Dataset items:
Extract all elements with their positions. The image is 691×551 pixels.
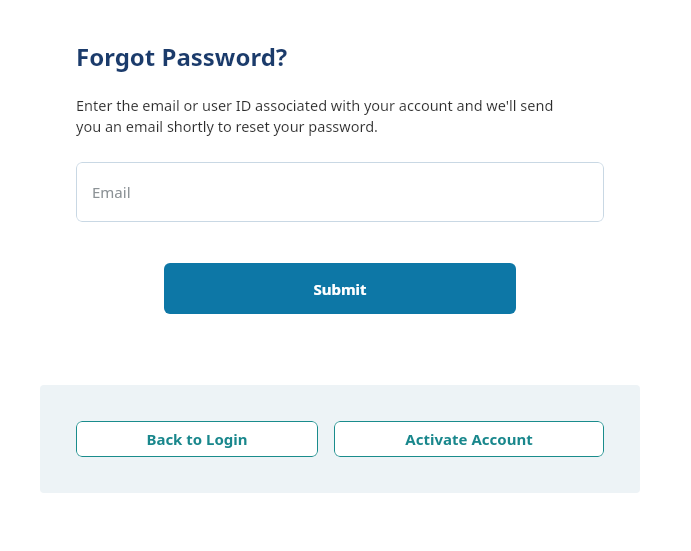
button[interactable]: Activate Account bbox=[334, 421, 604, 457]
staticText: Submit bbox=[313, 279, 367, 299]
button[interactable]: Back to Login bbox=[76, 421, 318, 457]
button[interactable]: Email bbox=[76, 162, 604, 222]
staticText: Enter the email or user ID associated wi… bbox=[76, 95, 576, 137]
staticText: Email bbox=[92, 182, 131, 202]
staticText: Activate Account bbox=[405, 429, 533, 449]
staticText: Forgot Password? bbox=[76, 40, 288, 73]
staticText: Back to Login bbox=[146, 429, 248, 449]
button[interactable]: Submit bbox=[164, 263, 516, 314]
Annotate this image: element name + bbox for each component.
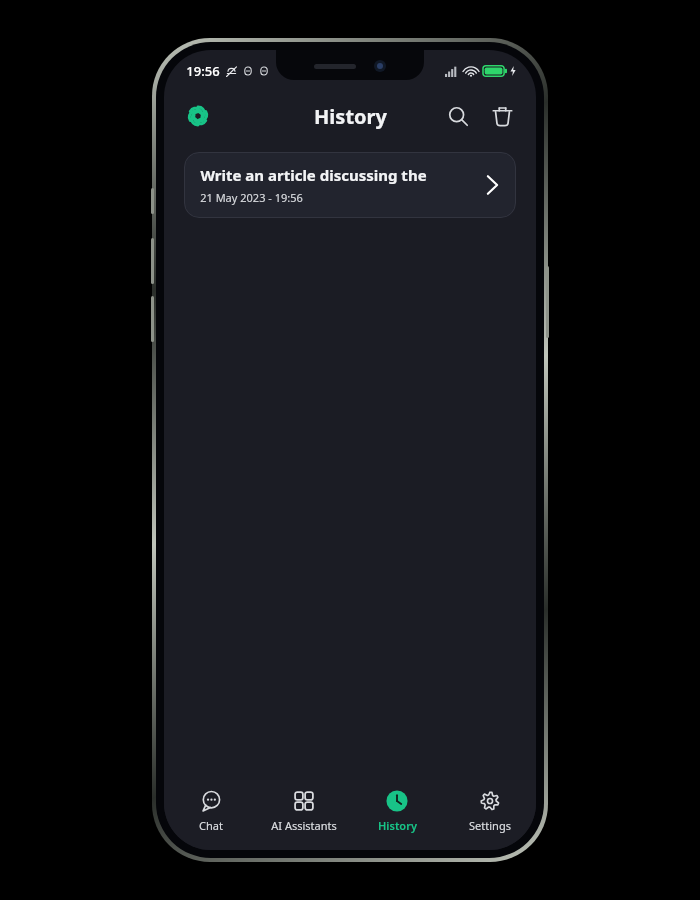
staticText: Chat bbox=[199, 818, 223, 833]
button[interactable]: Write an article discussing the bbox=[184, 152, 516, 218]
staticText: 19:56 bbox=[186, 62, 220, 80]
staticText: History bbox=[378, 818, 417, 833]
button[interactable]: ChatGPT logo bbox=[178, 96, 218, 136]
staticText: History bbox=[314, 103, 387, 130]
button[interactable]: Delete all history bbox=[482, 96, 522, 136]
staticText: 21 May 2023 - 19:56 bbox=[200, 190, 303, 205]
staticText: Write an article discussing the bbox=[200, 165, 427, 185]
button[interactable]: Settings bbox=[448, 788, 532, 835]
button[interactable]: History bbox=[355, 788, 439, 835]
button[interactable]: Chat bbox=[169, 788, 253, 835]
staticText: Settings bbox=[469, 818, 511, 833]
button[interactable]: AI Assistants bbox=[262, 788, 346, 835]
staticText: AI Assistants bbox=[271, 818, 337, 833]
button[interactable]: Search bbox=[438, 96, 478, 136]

- Task to carry out
Give the records again exactly, minus the pictures.

- Exercise answer
Extract all elements with their positions. The image is 691×551 pixels.
button[interactable]: Activate Account bbox=[334, 421, 604, 457]
staticText: Submit bbox=[313, 279, 367, 299]
button[interactable]: Back to Login bbox=[76, 421, 318, 457]
button[interactable]: Email bbox=[76, 162, 604, 222]
staticText: Enter the email or user ID associated wi… bbox=[76, 95, 576, 137]
staticText: Email bbox=[92, 182, 131, 202]
staticText: Activate Account bbox=[405, 429, 533, 449]
staticText: Forgot Password? bbox=[76, 40, 288, 73]
staticText: Back to Login bbox=[146, 429, 248, 449]
button[interactable]: Submit bbox=[164, 263, 516, 314]
Annotate this image: element name + bbox for each component.
staticText: Chat bbox=[199, 818, 223, 833]
button[interactable]: Write an article discussing the bbox=[184, 152, 516, 218]
staticText: 19:56 bbox=[186, 62, 220, 80]
staticText: History bbox=[378, 818, 417, 833]
button[interactable]: ChatGPT logo bbox=[178, 96, 218, 136]
staticText: History bbox=[314, 103, 387, 130]
button[interactable]: Delete all history bbox=[482, 96, 522, 136]
staticText: 21 May 2023 - 19:56 bbox=[200, 190, 303, 205]
staticText: Write an article discussing the bbox=[200, 165, 427, 185]
button[interactable]: Settings bbox=[448, 788, 532, 835]
button[interactable]: History bbox=[355, 788, 439, 835]
button[interactable]: Chat bbox=[169, 788, 253, 835]
staticText: Settings bbox=[469, 818, 511, 833]
button[interactable]: AI Assistants bbox=[262, 788, 346, 835]
staticText: AI Assistants bbox=[271, 818, 337, 833]
button[interactable]: Search bbox=[438, 96, 478, 136]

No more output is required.